Manovra, il bivio
tra stato e mercato

Il terremoto politico renziano cade nel momento più delicato della preparazione della manovra economica, e rende ancora più politica l’essenza delle decisioni da prendere. La quadratura di un Bilancio non è mai solo algebra, cioè togliere e aggiungere qualcosa. È anche questo, perché ai numeri comunque si deve arrivare, ma dietro occorre un’idea di società, una scelta di fondo. Una politica, appunto. E un asse di governo già abbastanza tormentato, ora diviso in quattro, è di fronte ad una prova ardua. L’algebra della manovra di bilancio 2020, d’altronde, sarebbe presto detta.

Si parte dal meno 23 miliardi della clausola Iva da cancellare, e siamo già molto sotto la linea di galleggiamento. Ma subito dopo vanno trovati altri miliardi, almeno 3-4, che scattano da soli. Bisogna ritrovare dunque il punto zero con tagli, risparmi o, Dio non voglia, nuove imposte, e poi andare alla ricerca del sole: un bilancio che stia in piedi, vada bene all’Europa e ai mercati.

Un Paese con 2.400 miliardi di debito, che va verso il 135% di tutto ciò che produce, arriva a parlare di cose da fare, di priorità, di futuro, solo dopo aver traversato il deserto di queste cifre. Gualtieri ha buttato lì un primo calcolo: 15 miliardi da trovare subito, per sedersi al tavolo dell’Ue e per domare lo spread sì in discesa, ma sempre ben sopra quota 90 della Spagna… E comunque non sarebbe ancora finita, perché fingiamo sempre di dimenticarci che il malcapitato Tria, per far quadrare i conti delle elargizioni verdistellate, aveva messo entrate da privatizzazioni di ben 18 miliardi. Visto che in 9 mesi non è stato venduto patrimonio neppure per un euro, l’idea è sempre quella di girarlo a Cassa depositi e prestiti, perché si prenda pezzi di proprietà e paghi cash al Tesoro. Ma 18 miliardi non sono piccola cosa, né per l’Europa che non può chiudere gli occhi sul transito furbastro da una tasca pubblica all’altra, né per la parte privata di Cdp, che non è lì a prendere ordini.

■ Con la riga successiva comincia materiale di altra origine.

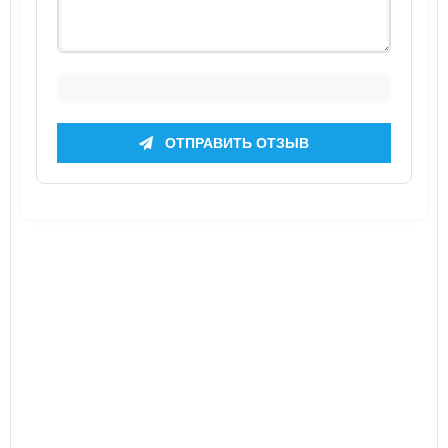
ОТПРАВИТЬ ОТЗЫВ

Ma il tema privatizzazioni è importante più in generale, perché può essere uno degli indicatori al bivio decisivo tra una politica statalista o una di mercato, che è il punto interrogativo della nuova maggioranza. Con la tentazione di saldare antiche pulsioni della sinistra e le diffidenze anti mercato dei 5Stelle. Temi come l’acqua cosiddetta pubblica, o la non ratifica del Ceta non sono innocui come sembra, perché appartengono a un elenco che può dare una svolta in un senso o nell’altro: Alitalia, Ilva, Atlantia, questioni chiave del fisco (patrimoniale pur sempre smentita), nonché le grandi attrattive dell’assistenzialismo clientelare, eredità del precedente governo. E certi cavalli di ritorno, come la Banca del Sud, o le nazionalizzazioni. Alla base, come dice un vecchio adagio cinese, c’è la scelta tra regalare un pesce o insegnare a pescare. I grandi nodi dell’Italia di oggi (natalità, immigrazione, welfare, Sud, produttività) dipendono da qualcosa che è innanzitutto un atteggiamento culturale.

Passa da qui anche quello che sta accadendo nel Pd, con tendenze esistenziali da conciliare. Ma tutto il sistema politico è in evoluzione, anche nel centrodestra, e il ribaltone di Ferragosto è stato solo un tassello di smottamenti ben più consistenti. La manovra di bilancio sarà per questo la prima verifica delle tendenze profonde del sistema, augurandoci che non ne faccia le spese. È il vero cimento a cui è chiamato Gualtieri, perché deve portare a casa il riaggancio del dialogo europeo, ma navigando nel mare potenzialmente tempestoso dei nuovi rapporti politici italiani. Il sovranismo è più vivo che mai, ci sono partiti ieri agonizzanti come 5 Stelle e LeU che sul governo si giocano il futuro, mentre i due assi portanti del rapporto con l’Europa, Pd e Forza Italia, sono scossi da brividi profondi. La manovra di autunno non sarà decisiva, perché molto è già compromesso per il 2020 e l’effetto dei risparmi su interessi del debito, reddito di cittadinanza e quota 100 saranno visibili solo un anno dopo. Ma la linea di fondo Stato-Mercato già emergerà, e potrebbe segnare il futuro, nel bene o nel male.